O empréstimo com RMC acontece com a contratação (ou disponibilização sem solicitação por parte dos consumidores) de cartão de crédito com função de saque.
Ocorre que as instituições financeiras, sem comunicar de forma clara e precisa aos devedores, realiza o desconto da fatura mínima deste cartão de crédito na folha de pagamento do consumidor com o consequente financiamento compulsório do restante da fatura, incluindo-se encargos moratórios e remuneratórios dos quais o consumidor sequer teve prévia ciência.
Certo é que não há ilegalidade na técnica comercial em si, ou seja, a reserva de margem consignável não é uma prática abusiva se considerada abstratamente.

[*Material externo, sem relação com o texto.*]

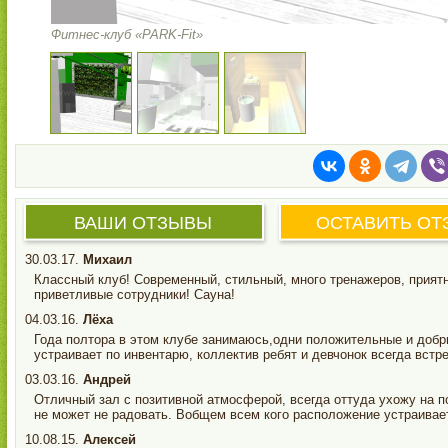
Фитнес-клуб «PARK-Fit»
ВАШИ ОТЗЫВЫ
ОСТАВИТЬ ОТ
30.03.17.
Михаил
Классный клуб! Современный, стильный, много тренажеров, прият
приветливые сотрудники! Сауна!
04.03.16.
Лёха
Года полтора в этом клубе занимаюсь,одни положительные и добры
устраивает по инвентарю, коллектив ребят и девчонок всегда встр
03.03.16.
Андрей
Отличный зал с позитивной атмосферой, всегда оттуда ухожу на по
не может не радовать. Вобщем всем кого расположение устраива
10.08.15.
Алексей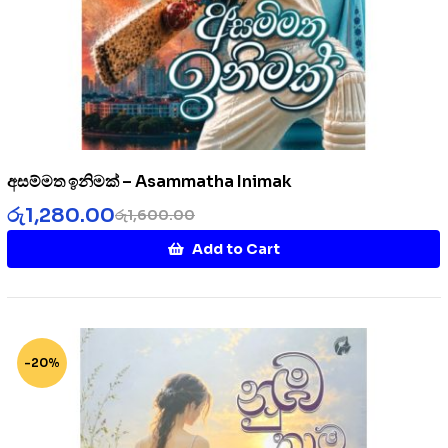
අසම්මත ඉනිමක් – Asammatha Inimak
රු
1,280.00
රු
1,600.00
Add to Cart
-20%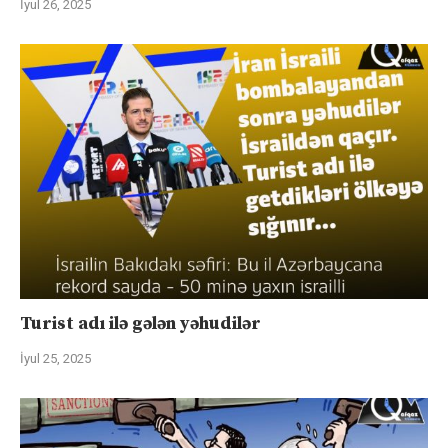
İyul 26, 2025
Turist adı ilə gələn yəhudilər
İyul 25, 2025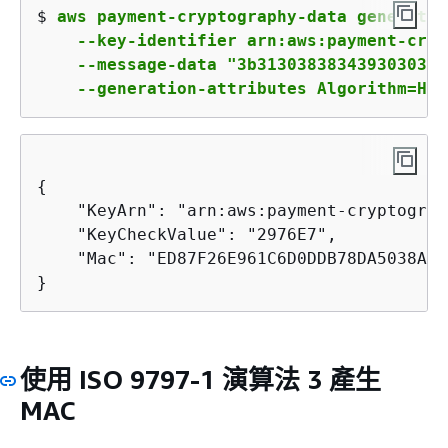
$ 
aws payment-cryptography-data generate-
    --key-identifier arn:aws:payment-cryp
    --message-data "3b3130383834393030313
    --generation-attributes Algorithm=HMA
{
    "KeyArn": "arn:aws:payment-cryptograp
    "KeyCheckValue": "2976E7",

    "Mac": "ED87F26E961C6D0DDB78DA5038AA2
}
使用 ISO 9797-1 演算法 3 產生
MAC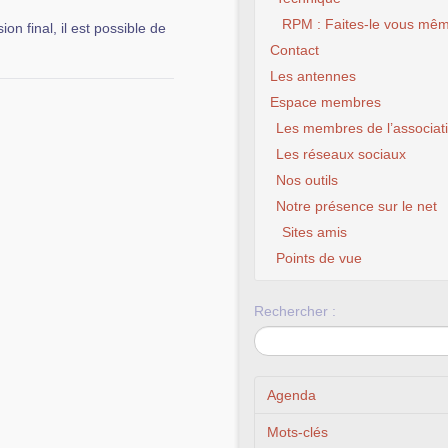
RPM : Faites-le vous mêm
on final, il est possible de
Contact
Les antennes
Espace membres
Les membres de l’associat
Les réseaux sociaux
Nos outils
Notre présence sur le net
Sites amis
Points de vue
Rechercher :
Agenda
Mots-clés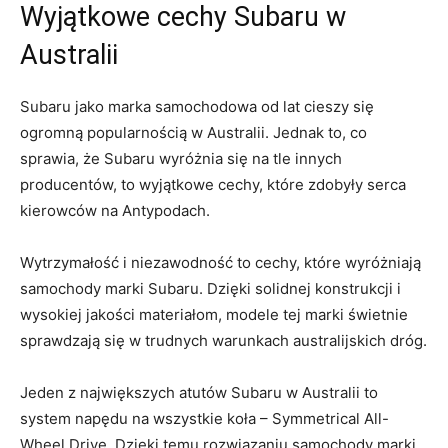
Wyjątkowe cechy​ Subaru w
Australii
Subaru​ jako marka samochodowa od lat⁣ cieszy się
ogromną ​popularnością w Australii. Jednak ⁣to, co
sprawia, że‍ Subaru wyróżnia⁢ się⁤ na tle‌ innych
producentów, ⁢to wyjątkowe cechy, które zdobyły serca
‌kierowców na Antypodach.
Wytrzymałość i niezawodność to‍ cechy, które wyróżniają
samochody marki Subaru. Dzięki solidnej⁣ konstrukcji i
wysokiej jakości materiałom, modele tej marki świetnie‌
sprawdzają się ⁤w trudnych warunkach australijskich dróg.
Jeden z największych atutów Subaru w Australii ​to
system napędu ⁤na wszystkie koła – Symmetrical All-
Wheel Drive. Dzięki temu rozwiązaniu samochody marki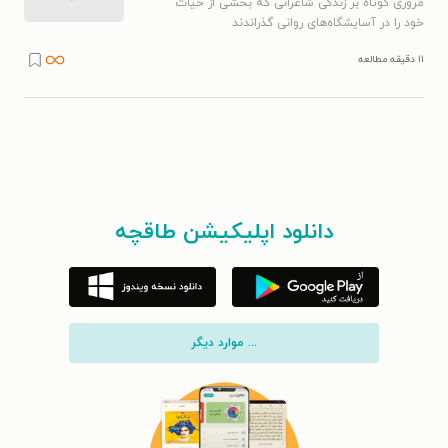
مروری کوتاه بر زندگی شاعرانی که بخشی از حیات
خود را در آسایشگاه‌های روانی گذراندند
۱۱ دقیقه مطالعه
دانلود اپلیکیشن طاقچه
... موارد دیگر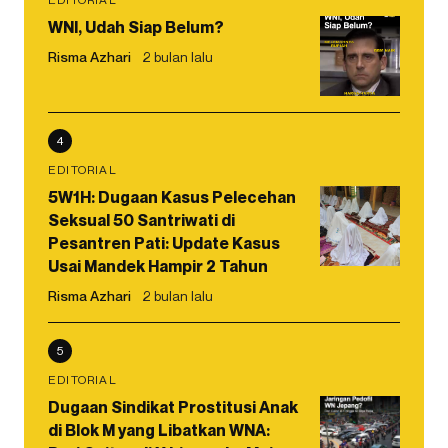
WNI, Udah Siap Belum?
Risma Azhari
2 bulan lalu
4
EDITORIAL
5W1H: Dugaan Kasus Pelecehan
Seksual 50 Santriwati di
Pesantren Pati: Update Kasus
Usai Mandek Hampir 2 Tahun
Risma Azhari
2 bulan lalu
5
EDITORIAL
Dugaan Sindikat Prostitusi Anak
di Blok M yang Libatkan WNA: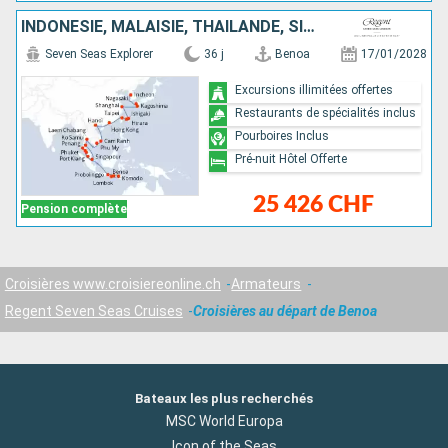
INDONÉSIE, MALAISIE, THAÏLANDE, SINGAPOUR, VIETNAM, CHINE, TAÏWAN, JAPON, CORÉE DU SUD
Seven Seas Explorer
36 j
Benoa
17/01/2028
Excursions illimitées offertes
Restaurants de spécialités inclus
Pourboires Inclus
Pré-nuit Hôtel Offerte
25 426 CHF
Pension complète
Croisières www.croisiereonline.ch
Armateurs
Regent Seven Seas Cruises
Croisières au départ de Benoa
Bateaux les plus recherchés
MSC World Europa
Icon of the Seas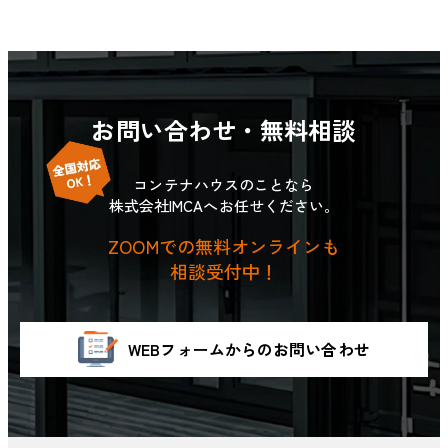
お問い合わせ・無料相談
コンテナハウスのことなら
株式会社IMCAへお任せください。
ZOOMでの無料オンラインも
相談受付中！
WEBフォームからのお問い合わせ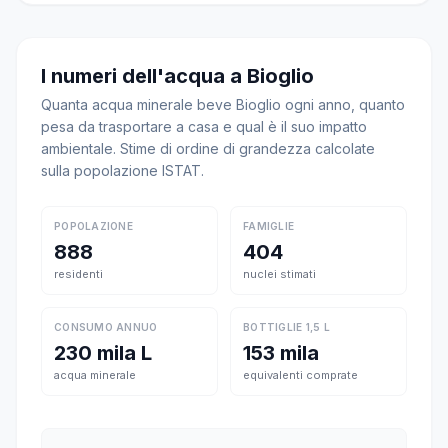
I numeri dell'acqua a Bioglio
Quanta acqua minerale beve Bioglio ogni anno, quanto
pesa da trasportare a casa e qual è il suo impatto
ambientale. Stime di ordine di grandezza calcolate
sulla popolazione ISTAT.
POPOLAZIONE
FAMIGLIE
888
404
residenti
nuclei stimati
CONSUMO ANNUO
BOTTIGLIE 1,5 L
230 mila L
153 mila
acqua minerale
equivalenti comprate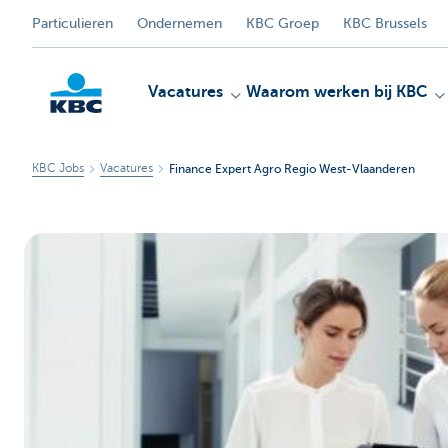
Particulieren
Ondernemen
KBC Groep
KBC Brussels
Vacatures
Waarom werken bij KBC
KBC Jobs
Vacatures
Finance Expert Agro Regio West-Vlaanderen
KBC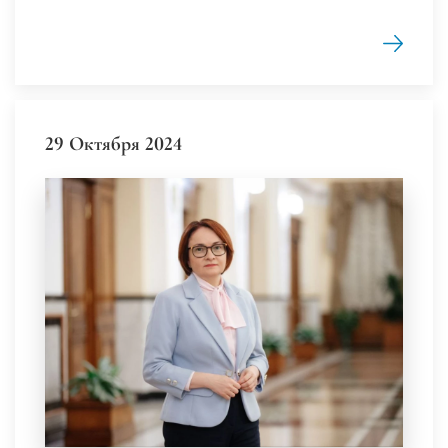
29 Октября 2024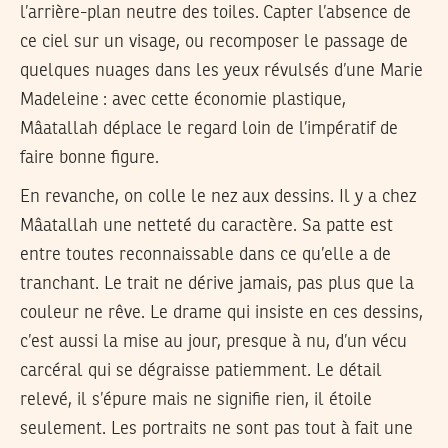
l’arrière-plan neutre des toiles. Capter l’absence de
ce ciel sur un visage, ou recomposer le passage de
quelques nuages dans les yeux révulsés d’une Marie
Madeleine : avec cette économie plastique,
Mâatallah déplace le regard loin de l’impératif de
faire bonne figure.
En revanche, on colle le nez aux dessins. Il y a chez
Mâatallah une netteté du caractère. Sa patte est
entre toutes reconnaissable dans ce qu’elle a de
tranchant. Le trait ne dérive jamais, pas plus que la
couleur ne rêve. Le drame qui insiste en ces dessins,
c’est aussi la mise au jour, presque à nu, d’un vécu
carcéral qui se dégraisse patiemment. Le détail
relevé, il s’épure mais ne signifie rien, il étoile
seulement. Les portraits ne sont pas tout à fait une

Contudo, a quebra do dever de informações que comumente vem a reboque destes contratos o eiva de nulidade.
Neste sentido: APELAÇÃO.
AÇÃO DE EXTINÇÃO DE RESERVA DE MARGEM CONSIGNÁVEL C/C INDENIZAÇÃO POR DANOS MORAIS.
RESERVA DE MARGEM CONSIGNÁVEL EM BENEFÍCIO PREVIDENCIÁRIO PARA DESCONTOS DE DÉBITO DE CARTÃO DE CRÉDITO CONSIGNADO.
VENDA CASADA DE DUAS MODALIDADES CONTRATUAIS.
IMPEDIMENTO DE NOVAS CONTRATAÇÕES.
VIOLAÇÃO AOS DEVERES DE TRANSPARÊNCIA E DE INFORMAÇÃO PREVISTO NO ART. 6º , III , DO CDC .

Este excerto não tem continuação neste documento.